# Work order
The entries below are to be restated exactly, and their images are to be omitted.

<<<<

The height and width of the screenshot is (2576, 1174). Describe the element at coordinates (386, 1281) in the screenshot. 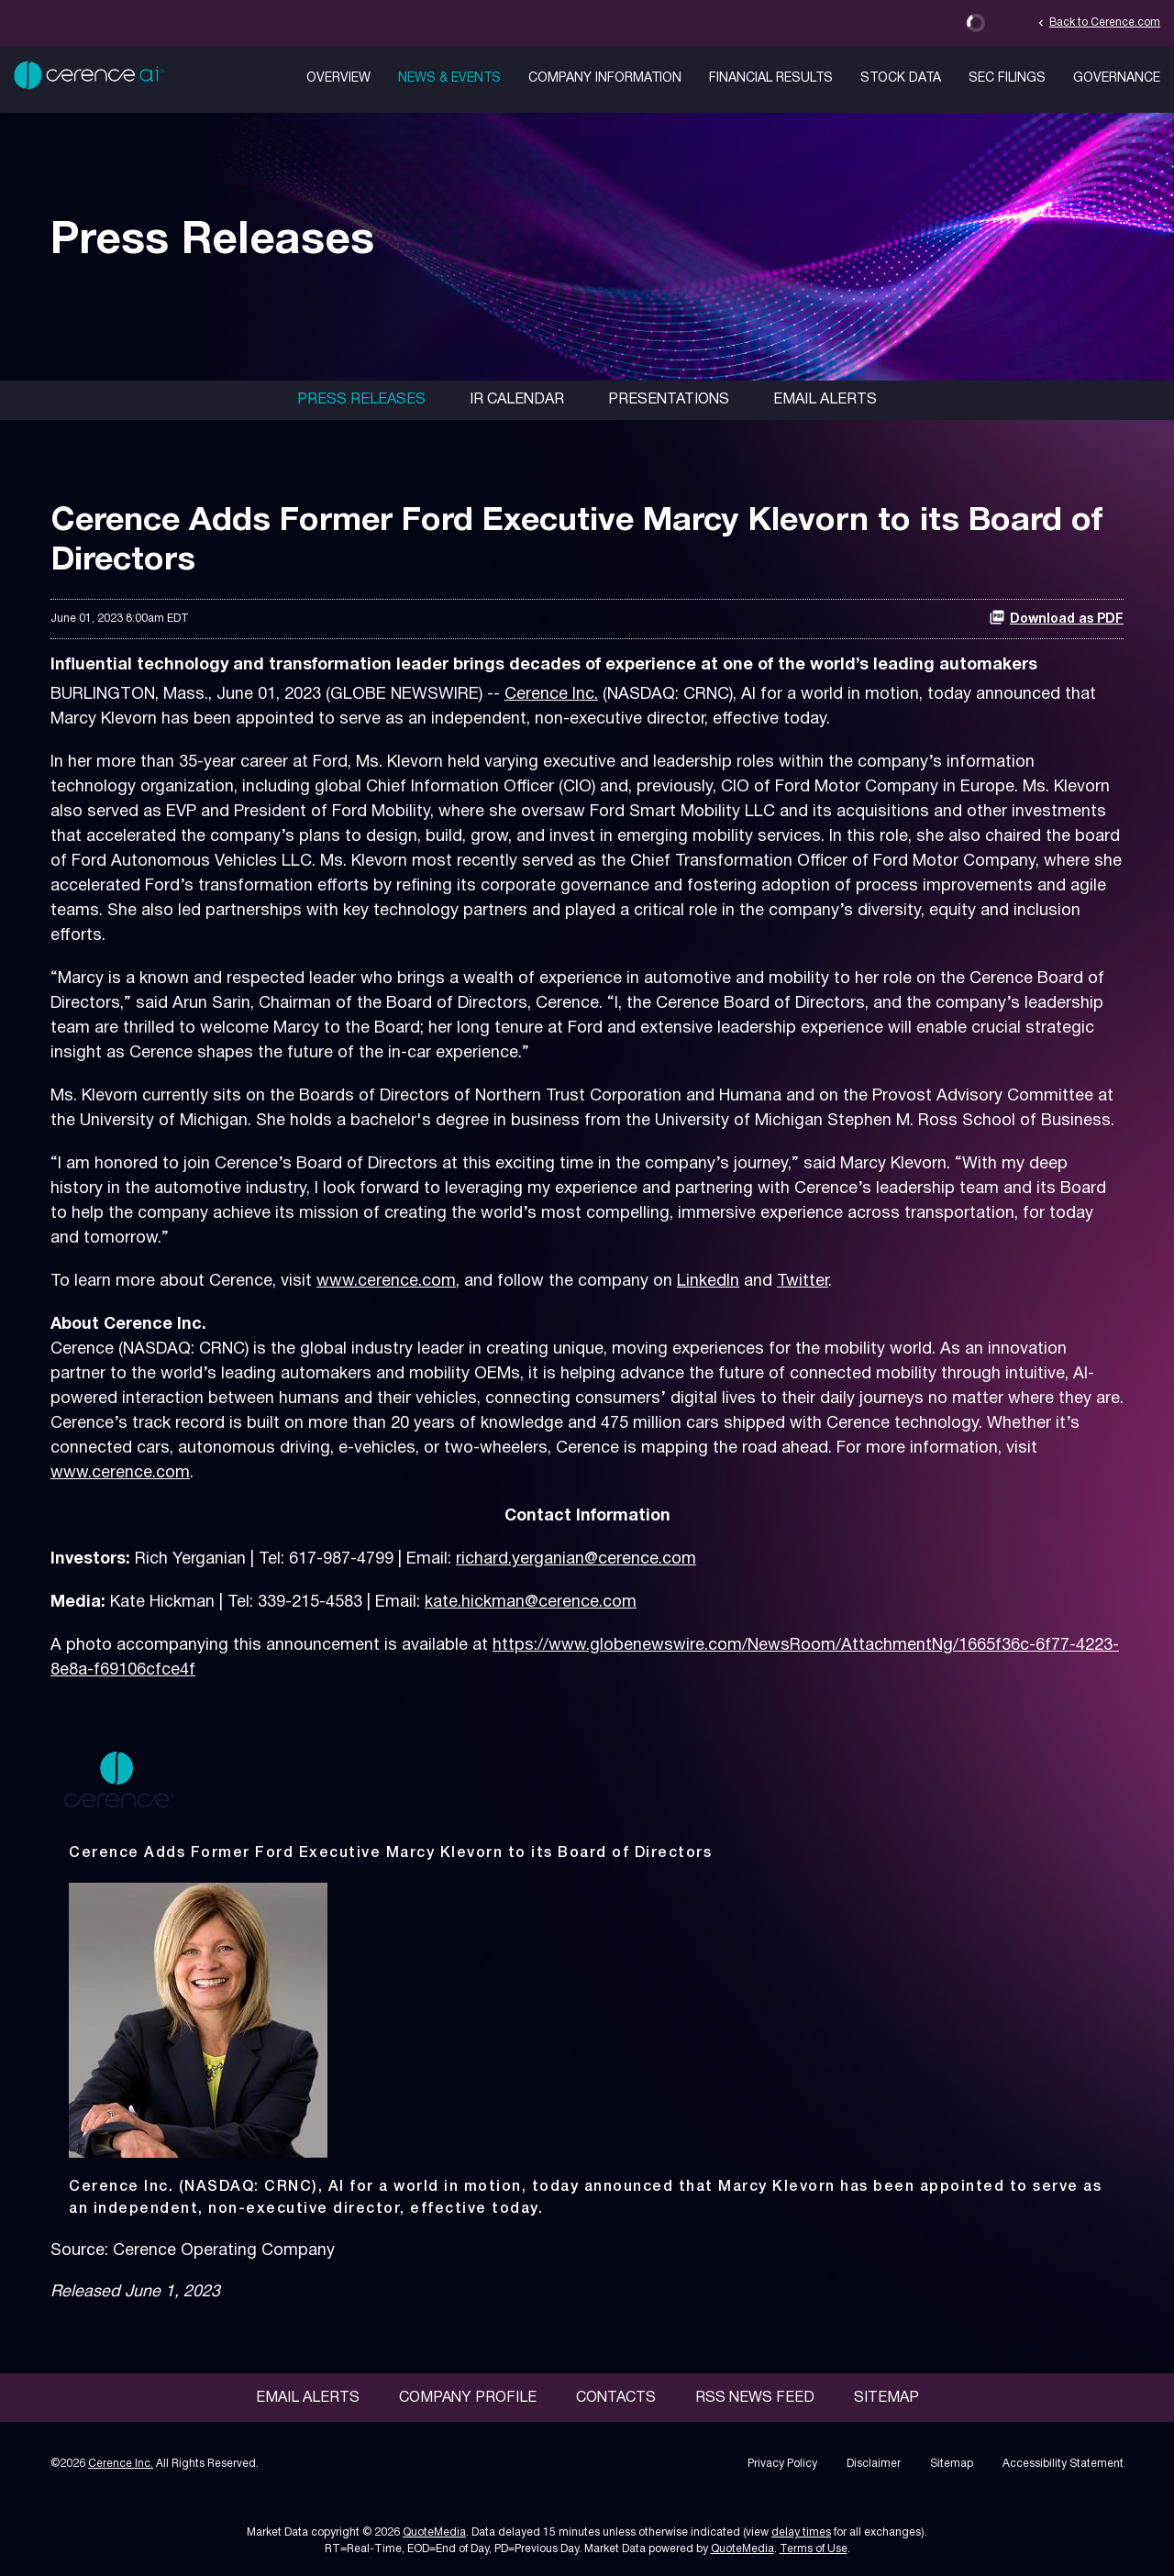

I see `www.cerence.com` at that location.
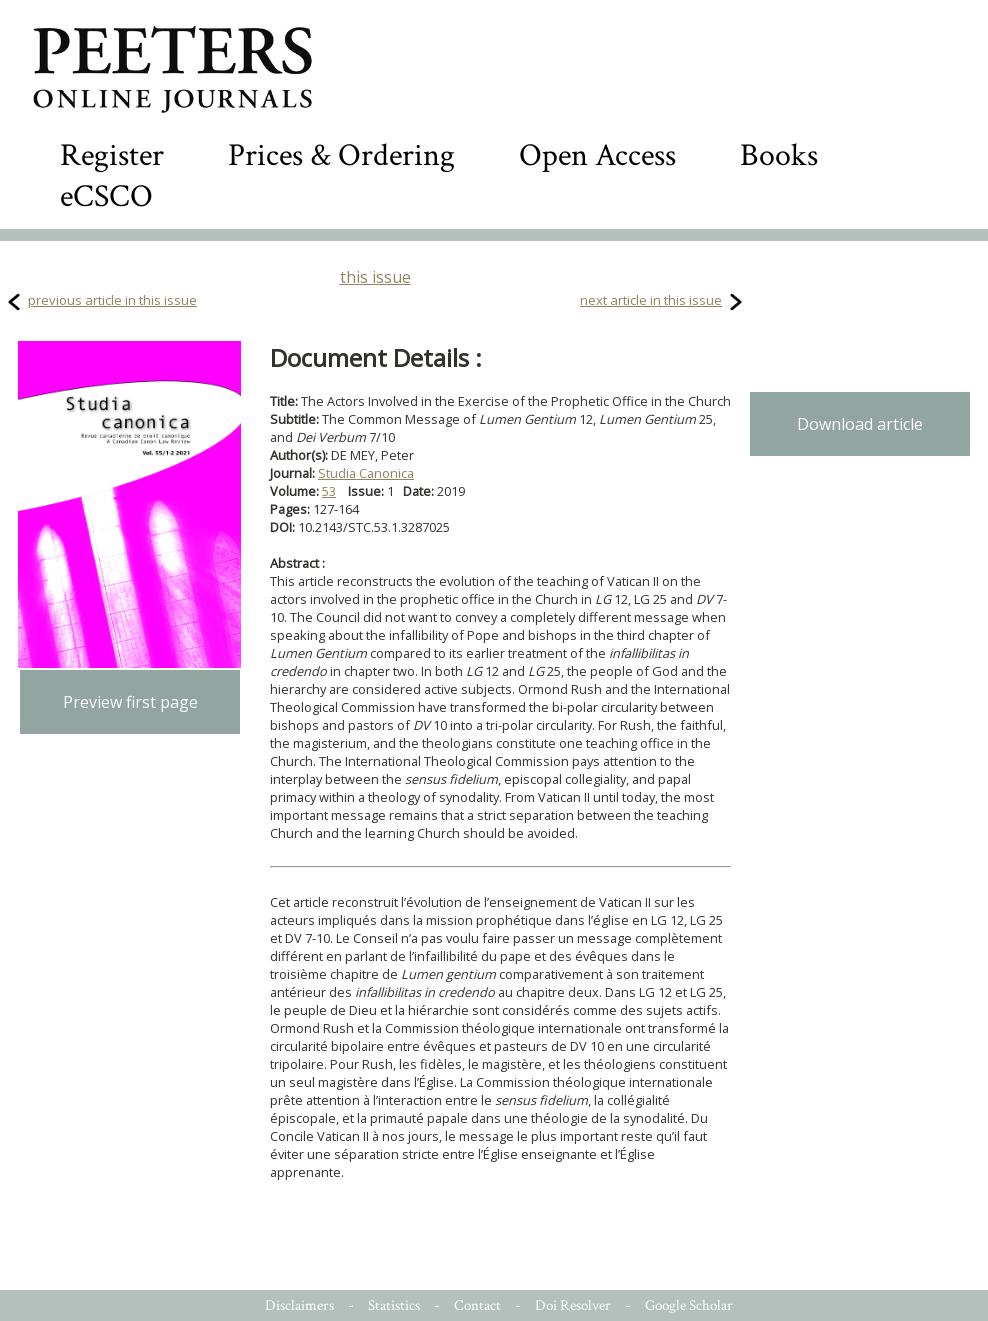  I want to click on Doi Resolver, so click(573, 1305).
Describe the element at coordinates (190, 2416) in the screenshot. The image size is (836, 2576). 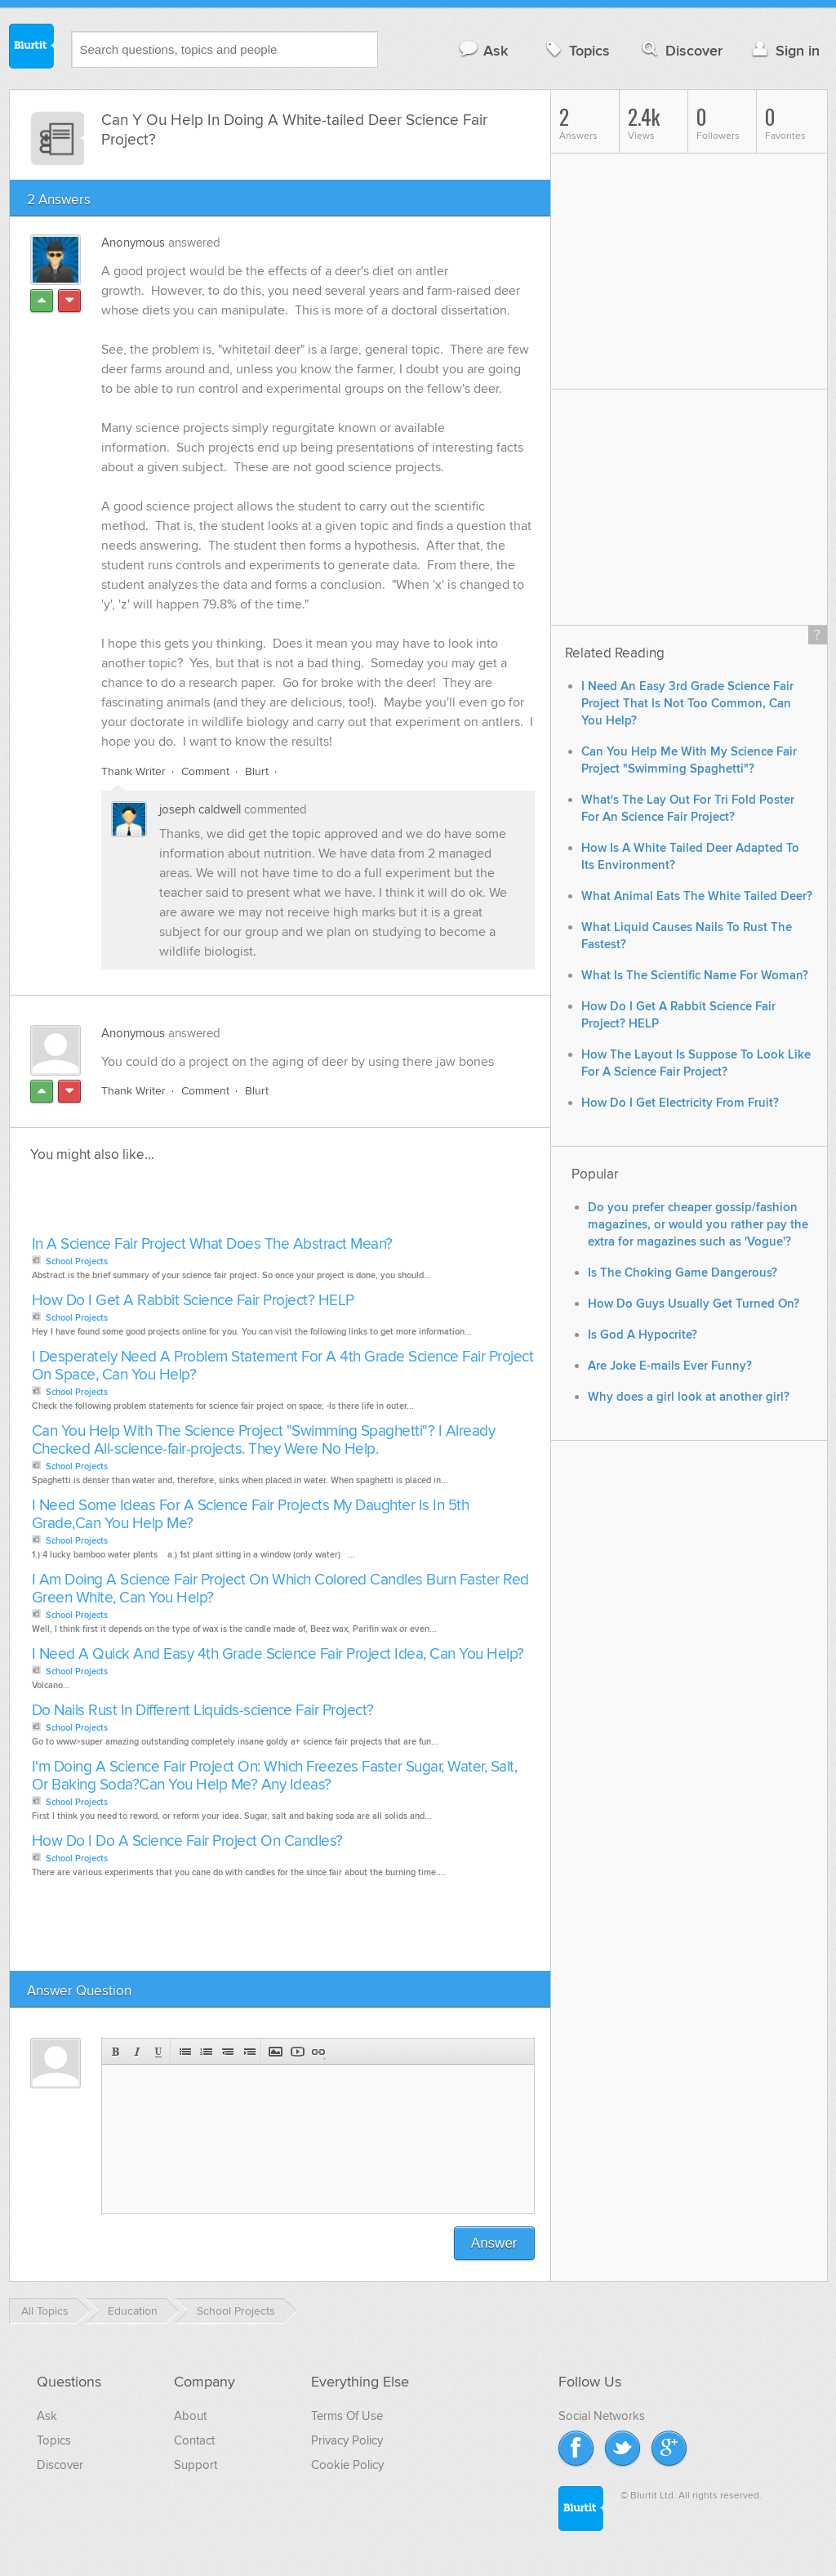
I see `About` at that location.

>>>>

# Response below
The height and width of the screenshot is (2576, 1174). Describe the element at coordinates (386, 1281) in the screenshot. 

I see `www.cerence.com` at that location.
  I want to click on Doi Resolver, so click(573, 1305).
Describe the element at coordinates (190, 2416) in the screenshot. The image size is (836, 2576). 
I see `About` at that location.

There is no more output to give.